» Task brief
Search the data for "Wire". Return each matching line.

·····

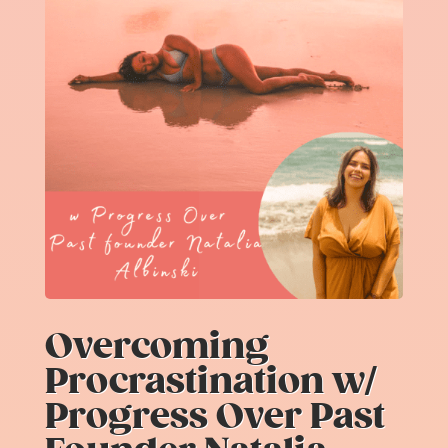
Overcoming
Procrastination w/
Progress Over Past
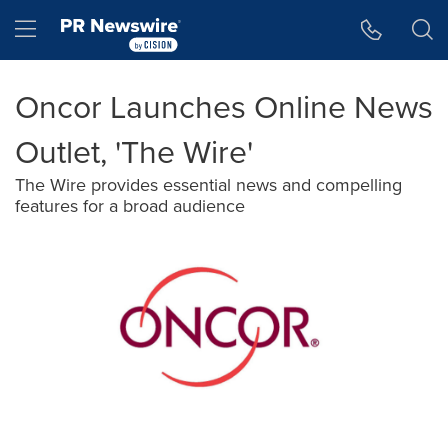
Accessibility Statement
Skip Navigation
Hamburger menu
Oncor Launches Online News
Outlet, 'The Wire'
The Wire provides essential news and compelling
features for a broad audience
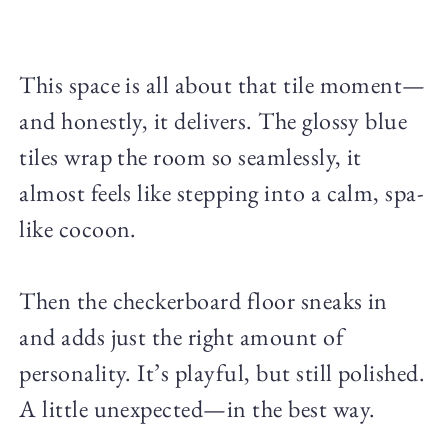
This space is all about that tile moment—
and honestly, it delivers. The glossy blue
tiles wrap the room so seamlessly, it
almost feels like stepping into a calm, spa-
like cocoon.
Then the checkerboard floor sneaks in
and adds just the right amount of
personality. It’s playful, but still polished.
A little unexpected—in the best way.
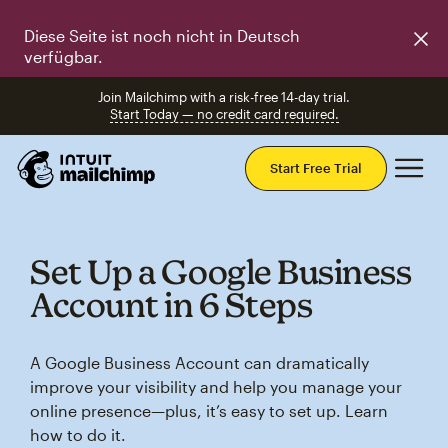
Diese Seite ist noch nicht in Deutsch
verfügbar.
Join Mailchimp with a risk-free 14-day trial.
Start Today — no credit card required.
Mai
Start Free Trial
Set Up a Google Business
Account in 6 Steps
A Google Business Account can dramatically
improve your visibility and help you manage your
online presence—plus, it’s easy to set up. Learn
how to do it.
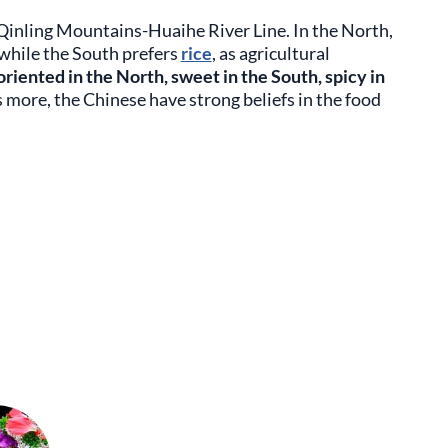
 Qinling Mountains-Huaihe River Line. In the North,
 while the South prefers
rice
, as agricultural
 oriented in the North, sweet in the South, spicy in
s more, the Chinese have strong beliefs in the food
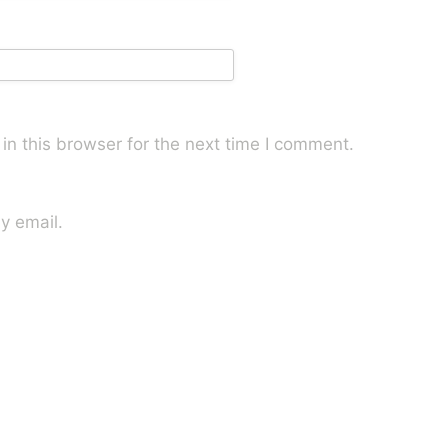
n this browser for the next time I comment.
y email.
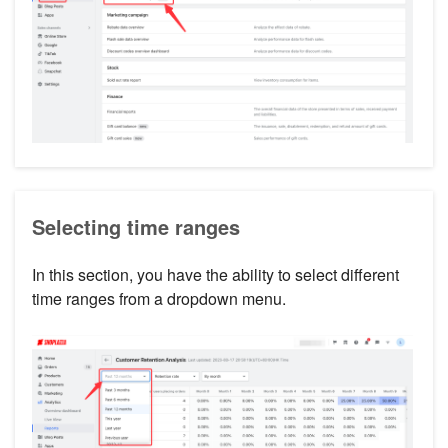
Selecting time ranges
In this section, you have the ability to select different
time ranges from a dropdown menu.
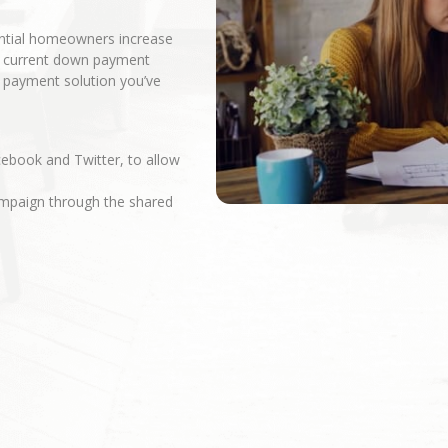
ential homeowners increase
r current down payment
n payment solution you’ve
cebook and Twitter, to allow
campaign through the shared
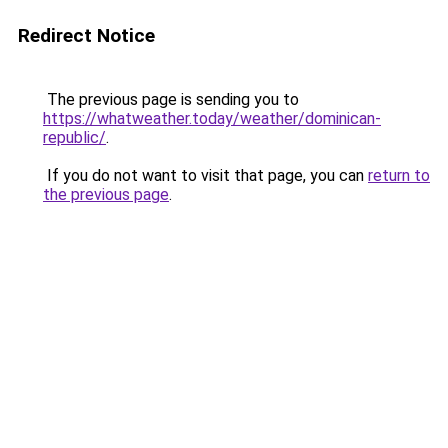
Redirect Notice
The previous page is sending you to
https://whatweather.today/weather/dominican-
republic/
.
If you do not want to visit that page, you can
return to
the previous page
.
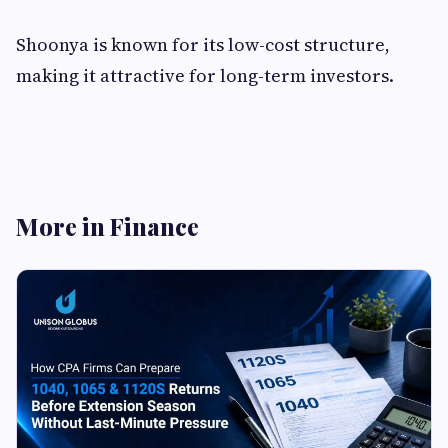
Shoonya is known for its low-cost structure,
making it attractive for long-term investors.
More in Finance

·····

» Response area
Outlet, 'The Wire'
The Wire provides essential news and compelling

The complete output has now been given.